Eksplorasi lebih jauh apa hobi anak. Saat akhir pekan, coba ajak anak pergi ke toko musik. Lihat apakah anak tertarik dengan musik. Di rumah, orang tua juga dapat memutarkan musik atau memainkan alat musik, lalu memperhatikan minat anaknya.
Ketika orang tua sudah berhasil melacak hobi anak, fasilitasi buah hati untuk melakukan hobinya. Ketika anak menyukai origami dan memiliki talenta, ia akan terlihat senang menjalani hobinya. Biarkan anak meneruskan dan carikan jalan agar ia dapat mengembangkan hobinya.

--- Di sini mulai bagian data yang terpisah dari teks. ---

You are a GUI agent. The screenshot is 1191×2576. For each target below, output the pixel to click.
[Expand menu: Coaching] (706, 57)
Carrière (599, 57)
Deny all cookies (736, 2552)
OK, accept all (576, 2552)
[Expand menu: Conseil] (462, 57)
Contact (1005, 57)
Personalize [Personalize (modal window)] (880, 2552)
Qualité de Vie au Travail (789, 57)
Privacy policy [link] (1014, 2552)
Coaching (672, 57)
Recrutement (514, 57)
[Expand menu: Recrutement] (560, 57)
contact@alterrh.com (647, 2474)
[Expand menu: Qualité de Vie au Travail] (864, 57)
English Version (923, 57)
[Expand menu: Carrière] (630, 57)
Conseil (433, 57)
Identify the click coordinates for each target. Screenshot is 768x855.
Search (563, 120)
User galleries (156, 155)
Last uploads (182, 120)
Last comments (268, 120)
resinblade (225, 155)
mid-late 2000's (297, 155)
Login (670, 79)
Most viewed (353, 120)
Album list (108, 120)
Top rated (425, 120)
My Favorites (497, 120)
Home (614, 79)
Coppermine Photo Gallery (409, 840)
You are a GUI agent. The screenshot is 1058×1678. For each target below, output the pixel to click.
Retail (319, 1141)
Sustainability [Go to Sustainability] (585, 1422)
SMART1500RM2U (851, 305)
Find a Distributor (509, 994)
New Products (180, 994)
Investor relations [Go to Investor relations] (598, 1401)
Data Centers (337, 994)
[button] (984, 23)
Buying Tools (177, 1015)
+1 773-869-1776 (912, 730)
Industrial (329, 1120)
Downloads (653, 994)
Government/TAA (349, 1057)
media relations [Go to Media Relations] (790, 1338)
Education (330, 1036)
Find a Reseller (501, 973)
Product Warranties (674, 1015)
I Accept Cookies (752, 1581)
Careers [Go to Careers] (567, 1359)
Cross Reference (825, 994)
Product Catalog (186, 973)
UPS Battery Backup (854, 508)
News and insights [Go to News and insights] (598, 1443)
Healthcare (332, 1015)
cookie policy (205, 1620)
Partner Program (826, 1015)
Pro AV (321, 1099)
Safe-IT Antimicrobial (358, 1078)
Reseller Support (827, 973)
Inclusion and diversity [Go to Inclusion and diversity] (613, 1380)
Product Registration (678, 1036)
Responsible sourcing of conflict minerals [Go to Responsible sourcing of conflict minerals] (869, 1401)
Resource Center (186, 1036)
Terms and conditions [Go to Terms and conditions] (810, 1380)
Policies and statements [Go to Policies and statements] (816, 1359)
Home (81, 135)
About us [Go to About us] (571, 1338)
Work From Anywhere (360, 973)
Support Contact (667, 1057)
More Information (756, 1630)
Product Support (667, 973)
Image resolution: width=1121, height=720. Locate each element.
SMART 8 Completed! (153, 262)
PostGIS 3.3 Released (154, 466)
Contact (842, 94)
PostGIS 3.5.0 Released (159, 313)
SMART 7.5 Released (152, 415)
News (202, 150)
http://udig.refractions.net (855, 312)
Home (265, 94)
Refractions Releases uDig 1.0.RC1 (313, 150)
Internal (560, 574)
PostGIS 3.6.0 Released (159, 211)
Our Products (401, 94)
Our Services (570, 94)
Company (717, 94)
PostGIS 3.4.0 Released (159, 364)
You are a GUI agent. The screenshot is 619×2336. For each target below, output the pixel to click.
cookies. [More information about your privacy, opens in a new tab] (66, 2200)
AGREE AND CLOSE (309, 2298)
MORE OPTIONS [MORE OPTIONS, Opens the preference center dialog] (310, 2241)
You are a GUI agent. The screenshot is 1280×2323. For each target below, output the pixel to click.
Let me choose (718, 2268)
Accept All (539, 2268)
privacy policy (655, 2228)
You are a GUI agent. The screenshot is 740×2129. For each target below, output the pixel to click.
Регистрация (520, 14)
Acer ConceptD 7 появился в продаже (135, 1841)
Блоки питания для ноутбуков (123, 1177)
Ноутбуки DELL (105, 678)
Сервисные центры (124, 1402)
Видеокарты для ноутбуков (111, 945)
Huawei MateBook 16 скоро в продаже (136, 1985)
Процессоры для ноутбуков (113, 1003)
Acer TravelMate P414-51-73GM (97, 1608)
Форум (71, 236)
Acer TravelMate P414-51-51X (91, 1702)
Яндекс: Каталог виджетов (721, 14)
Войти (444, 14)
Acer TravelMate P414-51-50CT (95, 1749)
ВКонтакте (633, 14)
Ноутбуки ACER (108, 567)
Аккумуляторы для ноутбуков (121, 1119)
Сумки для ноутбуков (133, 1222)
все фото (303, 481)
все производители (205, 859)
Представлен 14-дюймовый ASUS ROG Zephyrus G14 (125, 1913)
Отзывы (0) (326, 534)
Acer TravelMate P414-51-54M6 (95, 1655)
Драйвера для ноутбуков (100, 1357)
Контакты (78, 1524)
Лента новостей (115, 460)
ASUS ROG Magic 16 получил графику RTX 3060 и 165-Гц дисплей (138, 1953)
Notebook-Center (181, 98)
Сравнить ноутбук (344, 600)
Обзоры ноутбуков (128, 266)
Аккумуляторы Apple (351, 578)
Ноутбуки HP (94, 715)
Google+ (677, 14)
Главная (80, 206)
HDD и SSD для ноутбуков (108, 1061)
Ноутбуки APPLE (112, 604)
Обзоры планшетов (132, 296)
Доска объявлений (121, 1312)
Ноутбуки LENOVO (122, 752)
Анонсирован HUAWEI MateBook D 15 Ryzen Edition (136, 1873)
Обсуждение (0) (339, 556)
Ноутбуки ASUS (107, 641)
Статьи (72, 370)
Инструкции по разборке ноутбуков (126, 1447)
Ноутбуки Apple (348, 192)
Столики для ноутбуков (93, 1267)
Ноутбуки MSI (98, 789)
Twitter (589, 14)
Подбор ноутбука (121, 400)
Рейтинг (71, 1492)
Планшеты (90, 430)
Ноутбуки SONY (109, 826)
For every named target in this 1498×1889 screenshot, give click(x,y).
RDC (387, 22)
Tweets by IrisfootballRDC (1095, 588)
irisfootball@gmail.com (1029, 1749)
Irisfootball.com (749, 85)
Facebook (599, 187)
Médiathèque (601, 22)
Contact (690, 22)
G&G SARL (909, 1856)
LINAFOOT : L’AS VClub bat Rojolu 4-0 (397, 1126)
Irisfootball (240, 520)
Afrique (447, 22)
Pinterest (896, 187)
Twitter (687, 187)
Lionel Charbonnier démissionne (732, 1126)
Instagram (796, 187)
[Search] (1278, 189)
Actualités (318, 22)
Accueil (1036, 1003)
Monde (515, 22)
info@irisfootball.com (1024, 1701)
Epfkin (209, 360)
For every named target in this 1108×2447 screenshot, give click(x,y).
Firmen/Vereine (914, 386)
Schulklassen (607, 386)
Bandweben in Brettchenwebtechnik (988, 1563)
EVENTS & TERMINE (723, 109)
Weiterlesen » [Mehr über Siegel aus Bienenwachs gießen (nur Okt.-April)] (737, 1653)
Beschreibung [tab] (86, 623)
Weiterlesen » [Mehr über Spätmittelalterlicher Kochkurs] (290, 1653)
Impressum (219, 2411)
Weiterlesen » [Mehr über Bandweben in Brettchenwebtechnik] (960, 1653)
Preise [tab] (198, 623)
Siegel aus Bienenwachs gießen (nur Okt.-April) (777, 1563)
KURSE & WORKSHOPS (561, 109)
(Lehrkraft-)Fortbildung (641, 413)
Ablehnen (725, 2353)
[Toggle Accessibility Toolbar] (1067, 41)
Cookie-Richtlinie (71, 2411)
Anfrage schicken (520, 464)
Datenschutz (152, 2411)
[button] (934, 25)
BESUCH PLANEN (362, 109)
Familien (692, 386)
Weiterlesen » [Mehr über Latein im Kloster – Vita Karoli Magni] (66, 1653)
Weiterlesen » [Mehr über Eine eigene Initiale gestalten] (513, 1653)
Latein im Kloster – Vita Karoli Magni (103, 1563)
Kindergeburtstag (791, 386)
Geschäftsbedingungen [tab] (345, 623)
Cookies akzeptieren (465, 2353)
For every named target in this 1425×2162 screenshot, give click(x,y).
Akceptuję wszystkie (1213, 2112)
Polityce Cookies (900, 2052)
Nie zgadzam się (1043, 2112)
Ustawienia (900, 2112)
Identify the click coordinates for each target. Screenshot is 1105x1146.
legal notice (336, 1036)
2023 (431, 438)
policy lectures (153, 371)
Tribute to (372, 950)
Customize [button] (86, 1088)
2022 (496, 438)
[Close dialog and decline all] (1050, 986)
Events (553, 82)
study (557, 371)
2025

Kelak anak bisa mendapatkan penghasilan dari kreasi origaminya. Peluang itu sudah semakin terbuka apalagi belakangan makin banyak toko dan butik berkelas yang menjadikan origami sebagai unsur dekoratif. Dengan memiliki penghasilan sendiri, anak akan bisa bertahan hidup nantinya.
Demikian pula, dengan anak yang hobi main piano dan terasah bakatnya. Ia bisa saja bermain piano saat libur sekolah di kafe-kafe. Sayangnya, orang tua terkadang tidak memiliki waktu untuk mengajarkan kemampuan fungsional ini kepada anak berkebutuhan khususnya.
Ada pula orang tua yang tidak memberi kesempatan anaknya keluar rumah. Mereka masih berpikiran masyarakat akan menolak anak berkebutuhan khusus. Padahal, kenyataannya tidak seluruhnya masyarakat menolak. Anak yang tidak mempunyai pengalaman akan sulit belajar. “Jangan malu bawa anak berkebutuhan khusus keluar rumah berkebutuhan khusus, harus bangga,” ujar Adi.